The staff is delighted at my appearance today as they no doubt feel that it means that there is a sea change in the attitude of the school towards the hiring of people to cover absence. I am not sure that this is strictly true but I am not one to deny people their moments of happiness by injecting reality into their lives!
I am now in an art class where at least I have been able to distinguish a Lucien Freud painting being copied by one of the students. My mark has been made! Quite why I am in an art class I do not really know as the class that I took last period has still one lesson to go. Though a change is as good as a rest. I suppose. And any attempt to make the life of a supply teacher more bearable is OK in my book.

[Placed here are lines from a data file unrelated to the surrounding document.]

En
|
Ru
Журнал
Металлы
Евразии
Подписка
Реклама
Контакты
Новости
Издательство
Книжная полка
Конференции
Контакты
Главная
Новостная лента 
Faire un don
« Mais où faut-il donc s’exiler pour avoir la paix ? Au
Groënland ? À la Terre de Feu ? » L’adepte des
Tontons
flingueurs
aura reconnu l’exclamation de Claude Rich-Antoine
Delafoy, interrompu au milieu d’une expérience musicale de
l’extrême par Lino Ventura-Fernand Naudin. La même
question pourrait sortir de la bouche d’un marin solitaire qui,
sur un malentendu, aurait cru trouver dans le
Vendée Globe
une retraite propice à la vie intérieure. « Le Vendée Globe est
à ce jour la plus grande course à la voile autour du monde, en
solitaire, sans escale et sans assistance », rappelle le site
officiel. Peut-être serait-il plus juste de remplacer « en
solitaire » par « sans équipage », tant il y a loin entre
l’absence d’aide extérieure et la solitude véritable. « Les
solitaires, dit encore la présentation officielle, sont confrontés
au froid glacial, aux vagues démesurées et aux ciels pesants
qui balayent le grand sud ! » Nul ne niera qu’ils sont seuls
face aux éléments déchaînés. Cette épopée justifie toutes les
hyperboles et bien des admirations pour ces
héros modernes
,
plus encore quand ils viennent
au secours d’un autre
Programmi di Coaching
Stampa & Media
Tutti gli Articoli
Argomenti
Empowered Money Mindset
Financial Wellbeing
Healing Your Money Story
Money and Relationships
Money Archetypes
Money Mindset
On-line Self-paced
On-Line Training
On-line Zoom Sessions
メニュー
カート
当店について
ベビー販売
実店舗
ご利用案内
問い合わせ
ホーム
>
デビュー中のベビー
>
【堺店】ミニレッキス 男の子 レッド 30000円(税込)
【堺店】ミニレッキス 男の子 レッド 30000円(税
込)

Even though I have been able to do some of my OU work it does not compensate for being stuck in front of a class and not being able to be a real teacher. But there again, they are paying me!
The Third Floor tearoom is almost up and running and the work desk part has now also been used for the first time.
Now that the OU course is up and running I have sent in a dummy tutor marked assignment to demonstrate that I can use the system and that the system can work with my computer.
The emphasis on the computer is very different from the environment that I worked with when I first studied with the Open University. I am not sure that it is entirely congenial for me, but I am sure that I will get used to the system. And at least I have a proper working space to get to terms with the intellectual challenges that the OU in all its right-on fervour can throw at me!